In the domestic market, E Fund analysis indicates that the significant rise in energy prices in Europe, Japan, and South Korea has increased production costs, which may accelerate the exit of overseas chemical production capacity. Chinese chemical companies, with diversified raw material sources, mature coal chemical alternative processes, economies of scale, and cost advantages, remain the strongest link in the global chemical supply chain in terms of risk resistance, and the exit of overseas capacity is expected to create long-term benefits for China's chemical market share and bargaining power **Foreign Banks Expect Oil Prices to Reach $200**

With ongoing conflicts, the Strait remains unstable, pushing oil prices higher repeatedly.

Since the outbreak of the conflict, WTI crude oil futures have risen by over 64%, peaking at nearly $120 per barrel in March. On April 7, Brent crude oil futures and WTI crude oil futures fluctuated at high levels of $111/barrel and $115/barrel, respectively.

Guotai Junan Securities predicts that there is a significant possibility of international oil prices continuing to accelerate in April, with short-term prices potentially exceeding $120/barrel. They also raised the average price forecast for Brent and WTI crude oil in 2026 to $80/barrel to $90/barrel.

Foreign banks have a more aggressive outlook on oil prices under extreme scenarios. Macquarie Group's latest forecast suggests that if the Iran conflict continues until June and the Strait of Hormuz remains closed, oil prices could rise to a record high of $200 per barrel. Macquarie emphasizes that the timing of the Strait's reopening and the physical damage to energy infrastructure are key factors determining the long-term impact on commodities.
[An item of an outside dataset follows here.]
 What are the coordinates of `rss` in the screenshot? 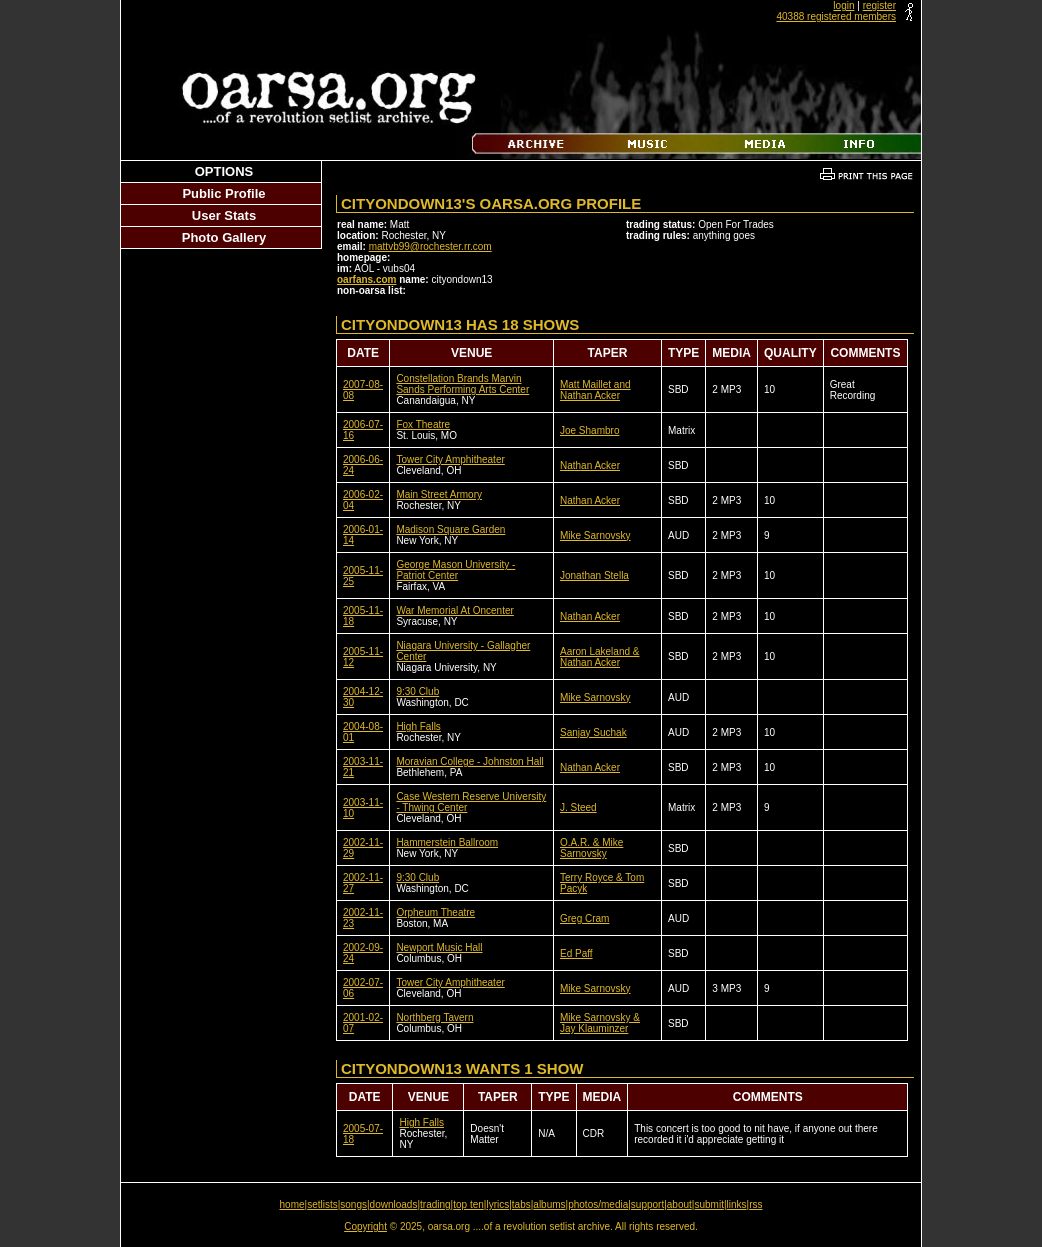 It's located at (755, 1204).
Citibank expects that if supply disruptions continue until the end of June, oil prices could soar to the "full cost" level of $200 per barrel. The so-called "full cost" includes not only the price of crude oil itself but also the refined oil premiums calculated based on consumption weights.

Goldman Sachs believes that during supply disruptions, the market needs to continuously raise risk premiums to stimulate preventive demand shrinkage, thereby hedging against the risk of shortages in the event of long-term supply interruptions. The institution expects the average price of Brent crude oil from March to April to reach $110/barrel (previously forecasted at $98/barrel), an increase of 62% compared to the average price for the entire year of 2025.
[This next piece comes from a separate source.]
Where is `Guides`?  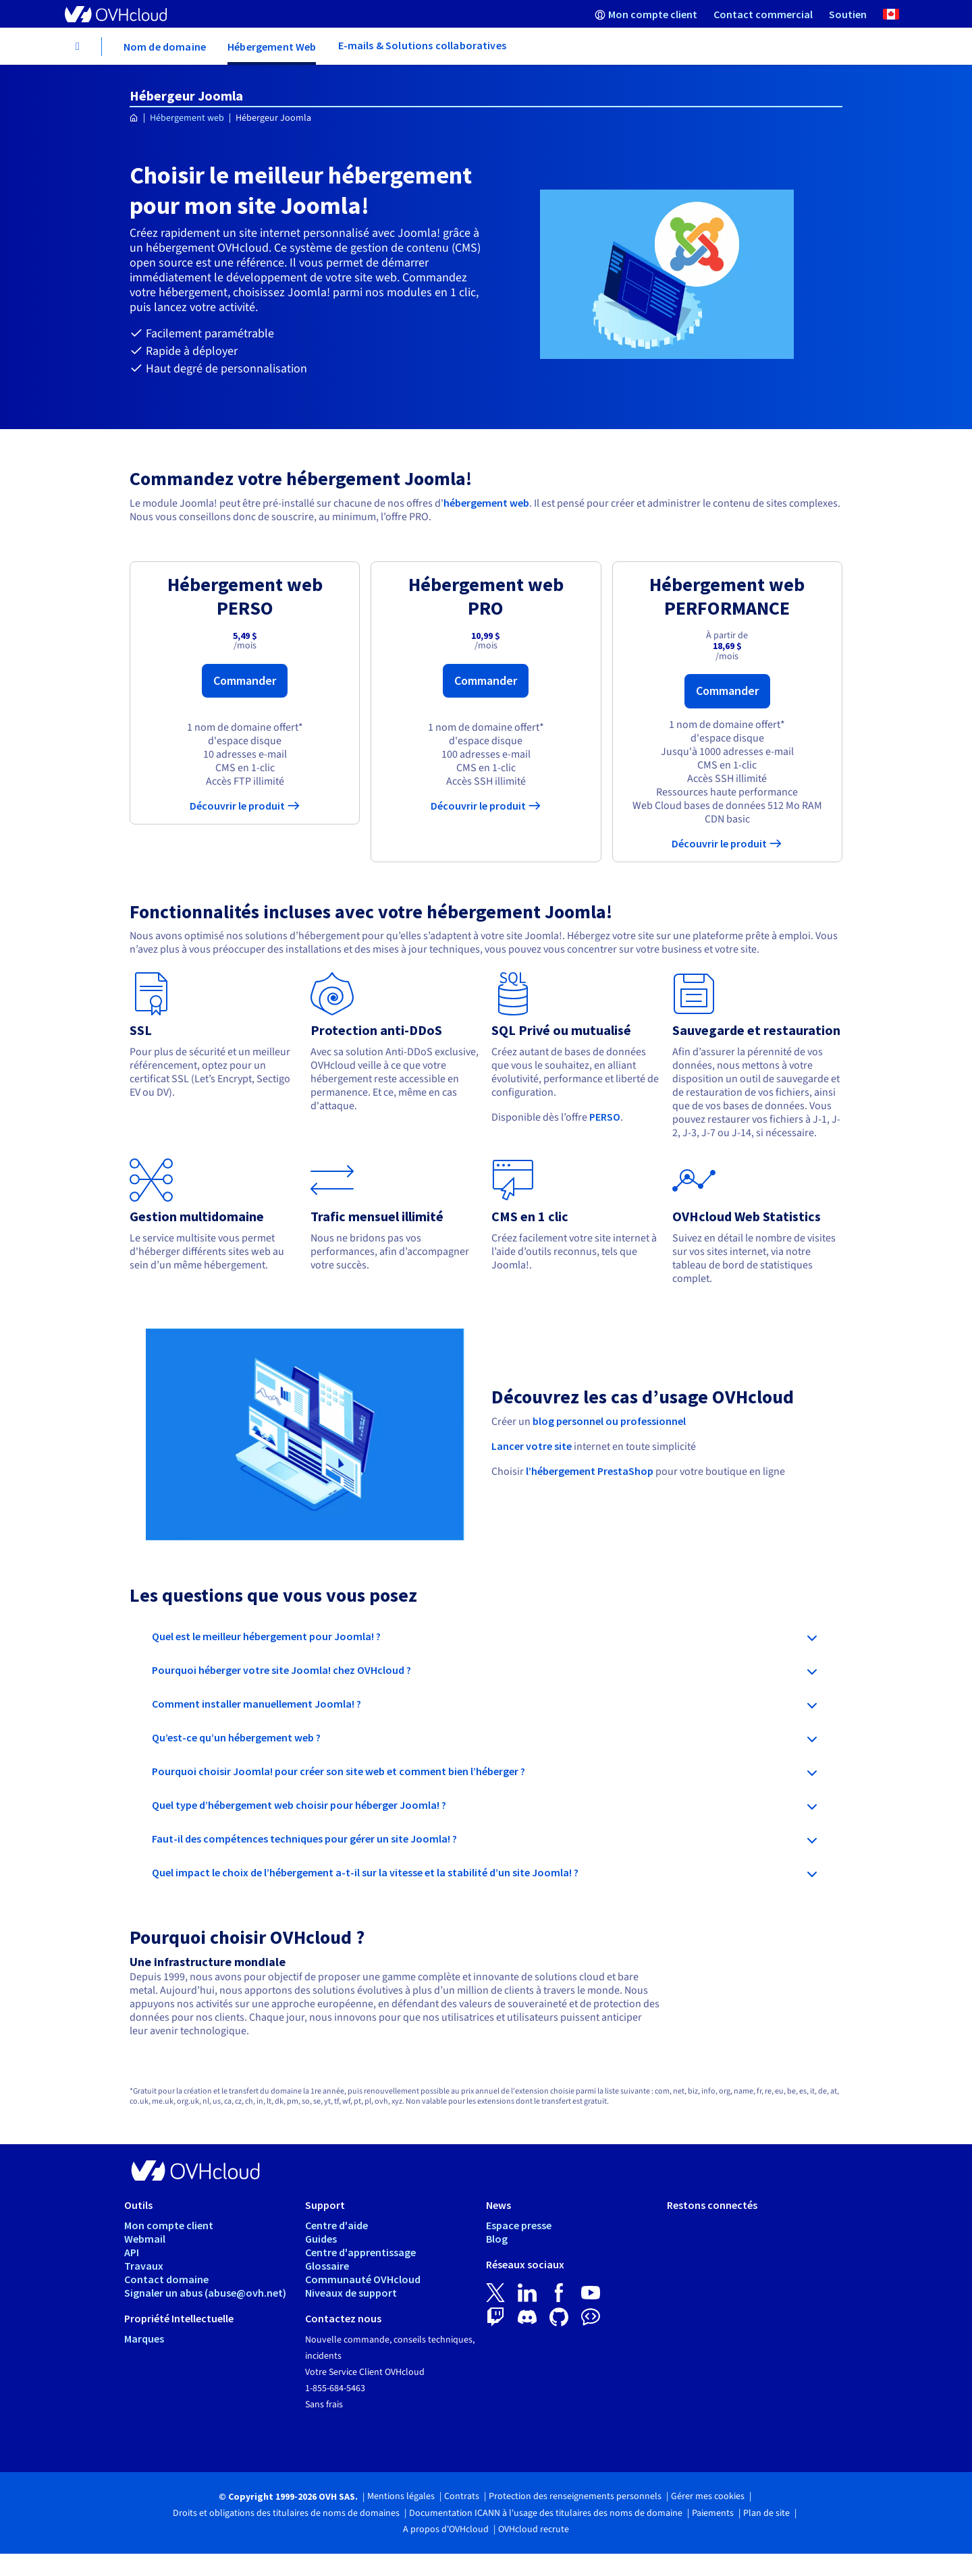 Guides is located at coordinates (321, 2238).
Guangzhou Futures has made assessments on specific varieties. In terms of ethylene glycol, the ongoing geopolitical conflict in the Middle East, coupled with supply contraction, rising costs, and funding support, has led to strong cost support from oil and coal. With short-term geopolitical risks unresolved, futures prices are expected to run strong; for crude oil and PX, the reduction in long-term supply from Japan, combined with the interruption of Middle Eastern naphtha exports, has led to Asian PX plants announcing force majeure, maintaining a tight supply pattern; regarding asphalt, before the situation substantially eases and the Strait resumes navigation, the asphalt market structure is expected to run strong.
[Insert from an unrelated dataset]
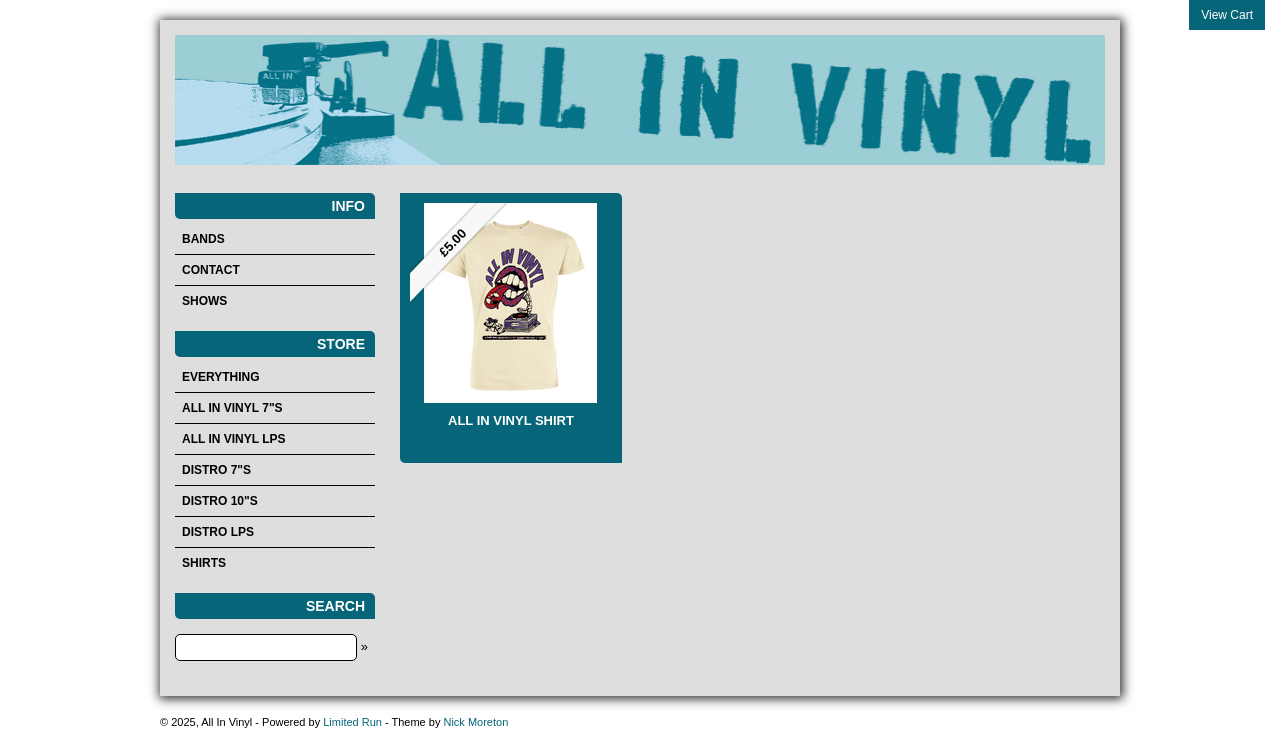 The width and height of the screenshot is (1280, 748). Describe the element at coordinates (220, 501) in the screenshot. I see `Distro 10"s` at that location.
CITIC Construction Investment warns of risks from a more macro perspective, as the situation in Iran continues to escalate and remains complex and changeable, causing the market to fluctuate around negotiation signals. The next 2-3 weeks remain a high-risk period for potential sharp deterioration in the situation, with the market waiting for bottom-fishing opportunities and a strong short-term wait-and-see attitude among investors.